The name? Well, it’s inspired by the word “Phaenomena.”
A name has been chosen – Geomena. Based on the Phaenomena or an ancient catalog of stars. Since stars were used for navigation, it makes sense that this catalog of access points or radio beacons or stars has a similar name.
What’s it do? Well. That’s where I’m struggling.
Let’s step back about a decade or so. Like in the WABAC machine with Mr. Peabody. You’ve still got all of the knowledge you have right now, but you’re going to be in 1999.
Now, imagine yourself trying to explain to someone from 1999 that one of the most useful sources of information on the Web will be a site with an open front door that practically anyone can edit at any time. Not only that, but that wide open freely editable site will become a trusted resource for information. And it will be maintained by people for free because those folks will be passionate about defending their areas of expertise on any given topic.
Might sound a little utopian. But it happened. That site is, of course, Wikipedia.
Okay, Sherman. Jump back in the machine and head back to today.
Today—just as that encyclopedic information used to be controlled by book publishers and academics—we’re a bit hogtied by location-specific information.
If you want to hook into geolocation data, you use Skyhook. No, not the company who is going to send the terminators to eradicate us. The geolocation database that provides wifi and GPS location information to mobile phones. Or you use Google Maps data.
But what if that data is wrong? What if you want to change it? Good luck with that, kiddo.
The Geode API from the W3C that allows browsers to determine their location by using the MAC address of the router or wifi access point is a quantum leap for geolocation services on the web. The location providers I know of are google and skyhook. I propose a geode-compatible web service as an alternative.
That’s Geomena, an open resource for defining and sharing access point location data.
Now, admittedly, the current working version is a little rough. And you need to jump through some hoops to get it to work.
But the concept? Brilliant.
Enter the MAC address for your router or access point and then drag the little map pin to the right location. Boom. You’re done. And the location is right.
If your router moves? Enter the MAC address and change the location again. If you’re in a location that’s not mapped? Add it. All on the fly.
Not only can you edit the information, but people can hook into the information provided by Geomena to drive location based apps. So instead of looking to a closed proprietary source for which they have to pay, they can look to an open source of information that’s free.

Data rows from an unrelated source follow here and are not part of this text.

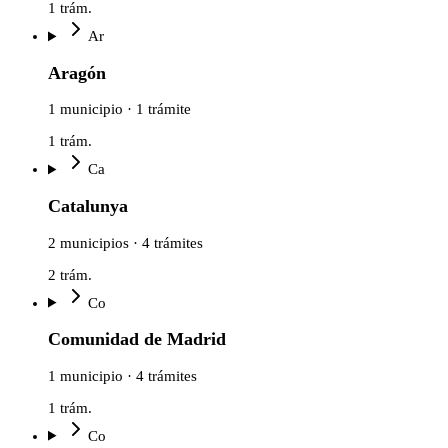
1
trám.
Ar
Aragón
1 municipio · 1 trámite
1
trám.
Ca
Catalunya
2 municipios · 4 trámites
2
trám.
Co
Comunidad de Madrid
1 municipio · 4 trámites
1
trám.
Co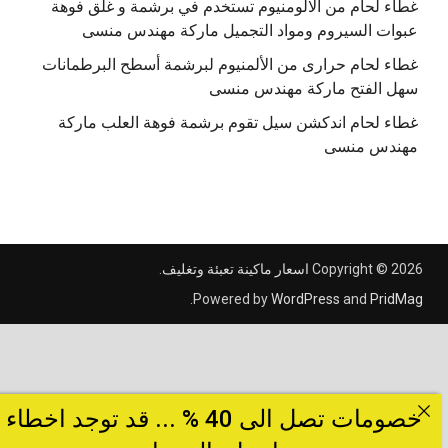
غطاء لحام من الالومنيوم تستخدم في برشمة و غلق فوهة
عبوات السيروم ومواد التجميل ماركة مهندس منسى
غطاء لحام حرارى من الألمنيوم لبرشمة أسطح البرطمانات
سهل الفتح ماركة مهندس منسى
غطاء لحام اندكشن سيل تقوم برشمة فوهة العلب ماركة
مهندس منسى
Copyright © 2026
اسعار ماكينة تعبئة وتغليف
.
.
Powered by
WordPress
and
PridMag
خصومات تصل الى 40 % ... قد توجد اخطاء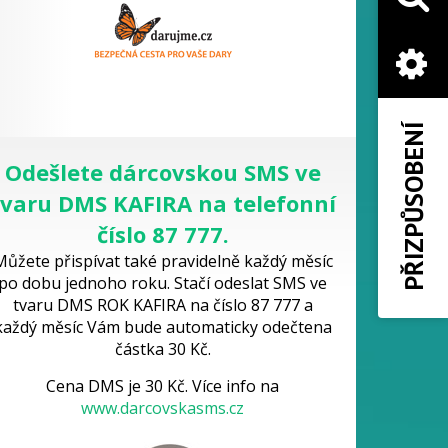
PŘIZPŮSOBENÍ
Odešlete dárcovskou SMS ve
tvaru DMS KAFIRA na telefonní
číslo 87 777.
Můžete přispívat také pravidelně každý měsíc
po dobu jednoho roku. Stačí odeslat SMS ve
tvaru DMS ROK KAFIRA na číslo 87 777 a
každý měsíc Vám bude automaticky odečtena
částka 30 Kč.
Cena DMS je 30 Kč. Více info na
www.darcovskasms.cz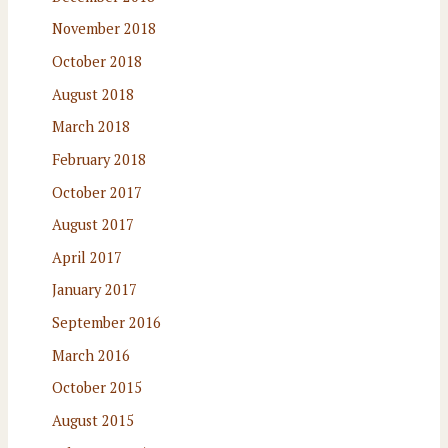
November 2018
October 2018
August 2018
March 2018
February 2018
October 2017
August 2017
April 2017
January 2017
September 2016
March 2016
October 2015
August 2015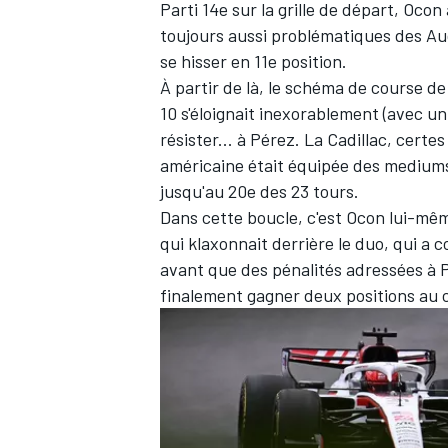
Parti 14e sur la grille de départ, Ocon
toujours aussi problématiques des
Au
se hisser en 11e position.
À partir de là, le schéma de course de
10 s'éloignait inexorablement (avec un
résister... à Pérez. La Cadillac, cert
américaine était équipée des medium
jusqu'au 20e des 23 tours.
Dans cette boucle, c'est Ocon lui-même
qui klaxonnait derrière le duo, qui a c
avant que des pénalités adressées à P
finalement gagner deux positions au c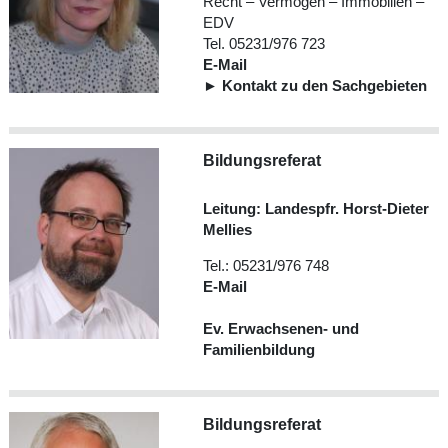
Recht – Vermögen – Immobilien –
EDV
Tel. 05231/976 723
E-Mail
►
Kontakt zu den Sachgebieten
Bildungsreferat
Leitung: Landespfr. Horst-Dieter
Mellies
Tel.: 05231/976 748
E-Mail
Ev. Erwachsenen- und
Familienbildung
Bildungsreferat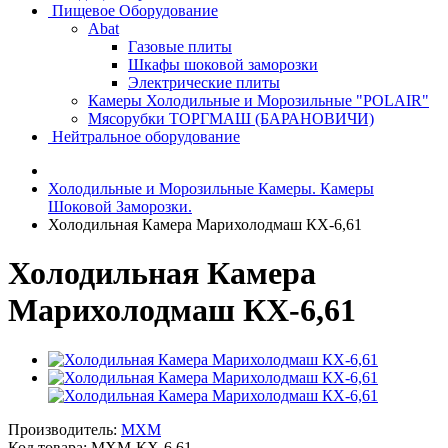
Пищевое Оборудование
Abat
Газовые плиты
Шкафы шоковой заморозки
Электрические плиты
Камеры Холодильные и Морозильные "POLAIR"
Мясорубки ТОРГМАШ (БАРАНОВИЧИ)
Нейтральное оборудование
Холодильные и Морозильные Камеры. Камеры
Шоковой Заморозки.
Холодильная Камера Марихолодмаш КХ-6,61
Холодильная Камера
Марихолодмаш КХ-6,61
Производитель:
MXM
Код товара:
МХМ-КХ-6,61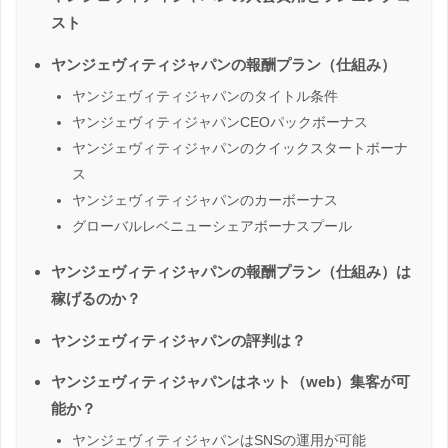
スト
ヤンジェヴィティジャパンの報酬プラン（仕組み）
ヤンジェヴィティジャパンのタイトル条件
ヤンジェヴィティジャパンCEOパックボーナス
ヤンジェヴィティジャパンのクイックスタートボーナ
ス
ヤンジェヴィティジャパンのカーボーナス
グローバルレベニューシェアボーナスプール
ヤンジェヴィティジャパンの報酬プラン（仕組み）は
稼げるのか？
ヤンジェヴィティジャパンの評判は？
ヤンジェヴィティジャパンはネット（web）集客が可
能か？
ヤンジェヴィティジャパンはSNSの運用が可能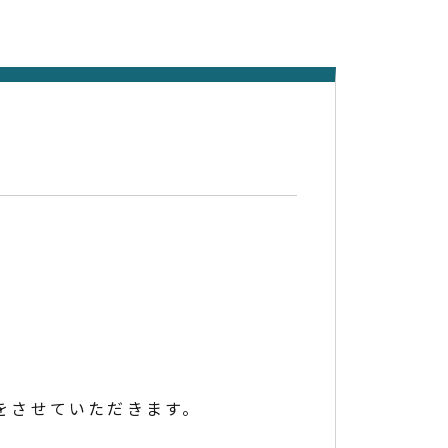
。
答をさせていただきます。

So, for example, if you’re running the latest version of Firefox with location aware browsing, you can use Geomena as your location reference for Geode. So when applications like Shizzow ask you for your location, they’ll be able to read the Geomena information.
And that’s a big step. Will it be perfect? No. But it’s a great start. And just remember, Wikipedia sounded a little crazy in 1999.
How to start mucking with Geomena
You’re going to have to do a little digging to start playing with Geomena. But it’s worth it.
To edit your location information:
- Get the MAC address for your access point. You can do this by following these instructions for Mac OS X or these instructions for Windows. If you’re on a flavor of Linux, I’m assuming you’ll now how to get your config info. (You could also do this from an iPhone, but there is no copy and paste in the settings window, so it’s a bit kludgey.)
- Copy the MAC address.
- Head over to Geomena and paste that string of characters into the text box.
- Submit the query and you’ll be taken to your presumed location according to the information in Geomena.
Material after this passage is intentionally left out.